Aufklärung ist ein Schlüssel
Als meine Kinder zur Schule gingen, ging es in der vierten Klasse bereits los: Kinder wurden Richtung Gymnasium gedrängelt. Was damit passiert ist, ist aus meinen Augen in mehreren Richtungen falsch. Einmal ist die Botschaft an Haupt- und Realschüler: Aus euch wird nix! Abgestempelt, von vornherein. Die, die aufs Gymnasium gequält wurden, hatten von Anfang an den immensen Druck des möglichen Scheiterns. Und die, die dann doch “runter” mussten auf “Real” oder “Haupt”, waren: gescheitert. Liest sich schlimm, finde ich auch schlimm. Was ich mir wünsche und wofür ich eintrete ist, an Kinder zu glauben. Sie zu fördern und zu fordern. Das Beste aus ihnen herauszuholen, ganz nach ihren Möglichkeiten. Um Eltern ins Boot zu holen, müssen wir sie aufklären. Wir müssen auch die Lehrer*innen mit ins Boot holen, als Ansprechpartner für die Eltern und für die Kinder. Betriebe müssen ihr Handwerk noch mehr in den Schulen vorstellen können. Das Abitur ist nicht immer das sinnvolle Ziel für die Kinder!

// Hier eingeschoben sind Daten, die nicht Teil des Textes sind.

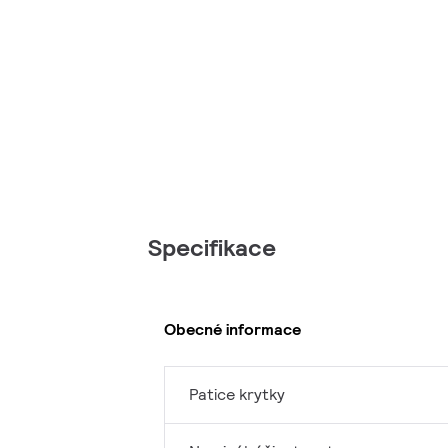
Specifikace
Obecné informace
Patice krytky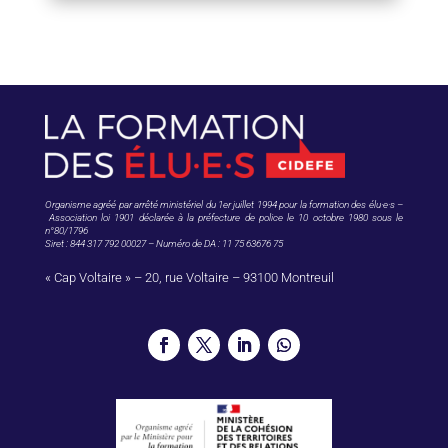
Organisme agréé par arrêté ministériel du 1er juillet 1994 pour la formation des élu·e·s –
Association loi 1901 déclarée à la préfecture de police le 10 octobre 1980 sous le
n°80/1796
Siret : 844 317 792 00027 – Numéro de DA : 11 75 63676 75
« Cap Voltaire » – 20, rue Voltaire – 93100 Montreuil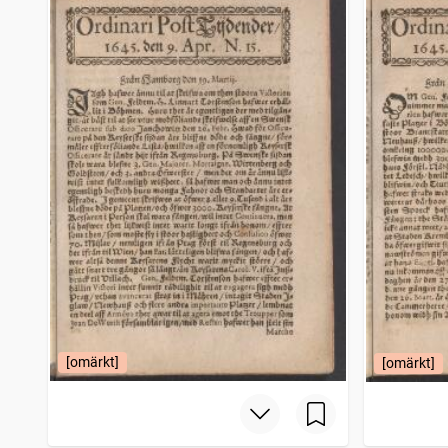
Mariestads weckoblad (Mariestad : 1834)
3 917
träffar
Snällposten (Malmö : 1848)
3 825
träffar
Jönköpingsbladet
3 815
träffar
Wermlands allehanda
3 782
träffar
[omärkt]
[omärkt]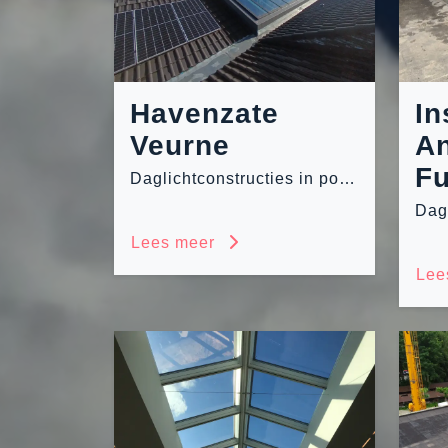
Havenzate
In
Veurne
A
Fu
Daglichtconstructies in polycarbonaat en glas
Lees meer
Lee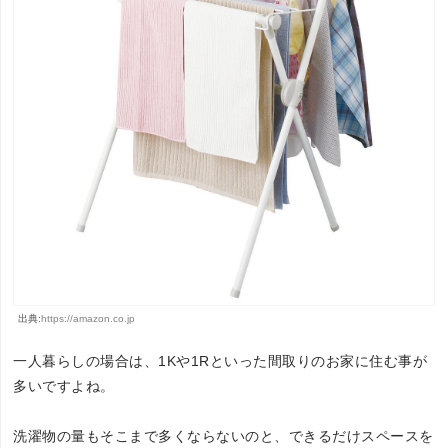
出典:
https://amazon.co.jp
一人暮らしの場合は、1Kや1Rといった間取りのお家に住む事が
多いですよね。
洗濯物の量もそこまで多くならないのと、できるだけスペースを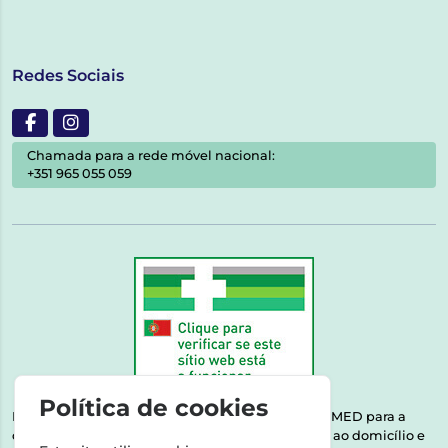
Redes Sociais
Chamada para a rede móvel nacional:
+351 965 055 059
Política de cookies
Esta farmácia encontra-se autorizada pelo INFARMED para a
dispensa de medicamentos e produtos de saúde ao domicílio e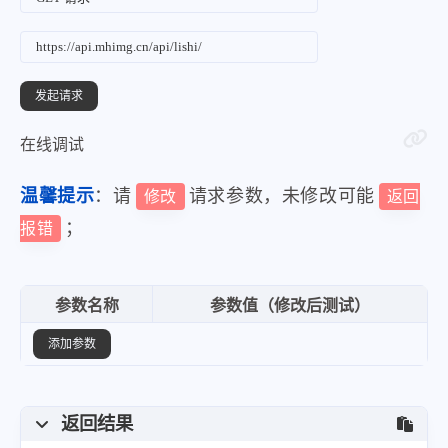
在线调试
温馨提示
：请
请求参数，未修改可能
修改
返回
；
报错
参数名称
参数值（修改后测试）
添加参数
返回结果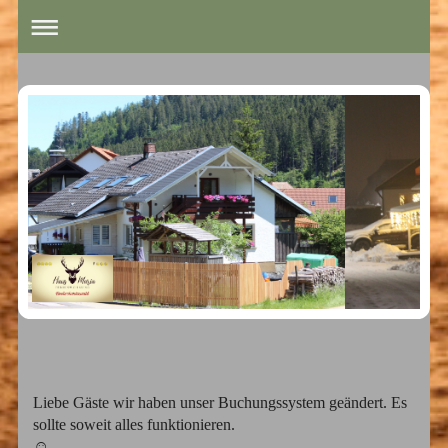
Liebe Gäste wir haben unser Buchungssystem geändert. Es
sollte soweit alles funktionieren.
☺️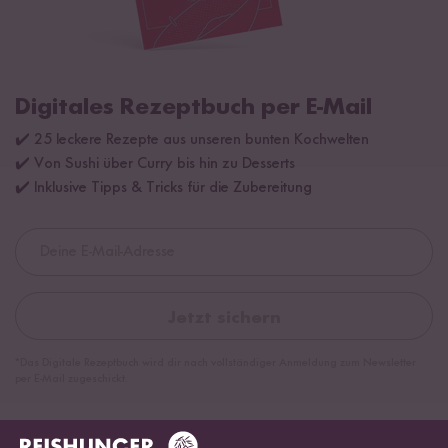
Digitales Rezeptbuch per E-Mail
✔️ 25 leckere Rezepte aus unseren bunten Kochwelten
✔️ Von Sushi über Curry bis hin zu Desserts
✔️ Inklusive Tipps & Tricks für die Zubereitung
Jetzt sichern
*Das Digitale Rezeptbuch wird dir nach vollständiger Anmeldung zum Newsletter
per E-Mail zugeschickt.
Mehr Rezepte mit Bio Milch Reis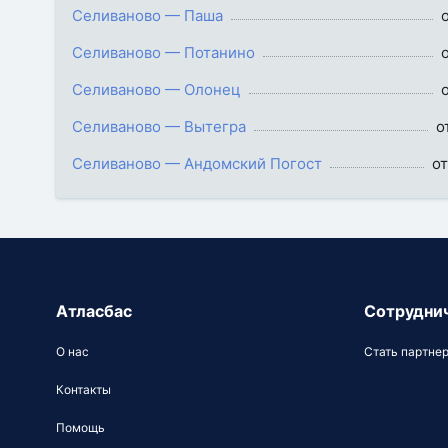
Селиваново — Паша
Селиваново — Потанино
Селиваново — Олонец
Селиваново — Вытегра
о
Селиваново — Андомский Погост
от
Атласбас
Сотрудни
О нас
Стать партне
Контакты
Помощь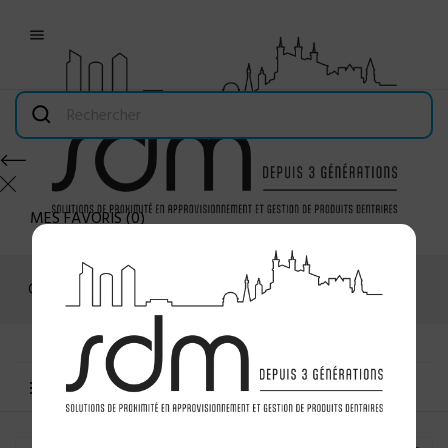

MES FAVORIS
(
0
)
Connexion
MENU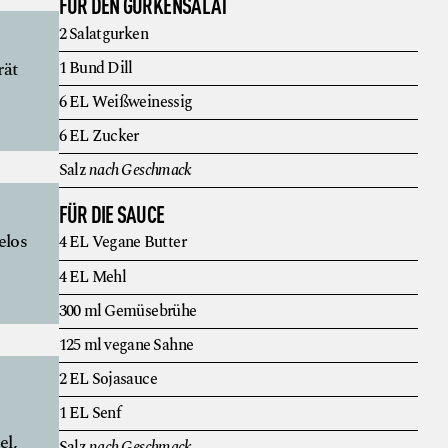
FÜR DEN GURKENSALAT
2
Salatgurken
rät
1
Bund
Dill
6
EL
Weißweinessig
6
EL
Zucker
Salz
nach Geschmack
FÜR DIE SAUCE
elos
4
EL
Vegane Butter
4
EL
Mehl
300
ml
Gemüsebrühe
125
ml
vegane Sahne
2
EL
Sojasauce
1
EL
Senf
el,
Salz
nach Geschmack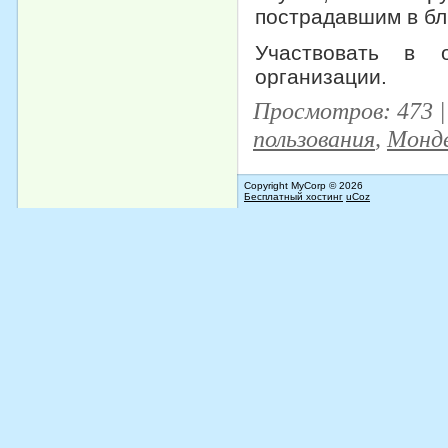
пострадавшим в бл
Участвовать в 
организации.
Просмотров
: 473 
пользования
,
Монд
Copyright MyCorp © 2026
Бесплатный хостинг
uCoz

Unterstützung für das Handwerk kann dem Fachkräftemangel vorbeugen
Wenn wir es schaffen, das Handwerk mit all seinen Möglichkeiten wieder hoch zu halten, dann beugen wir auch dem Fachkräftemangel vor. Denn das Handwerk sucht händeringend nach Auszubildenden und nach Ausgelernten und wir alle brauchen die Handwerker und suchen auch oft genug händeringend nach ihnen.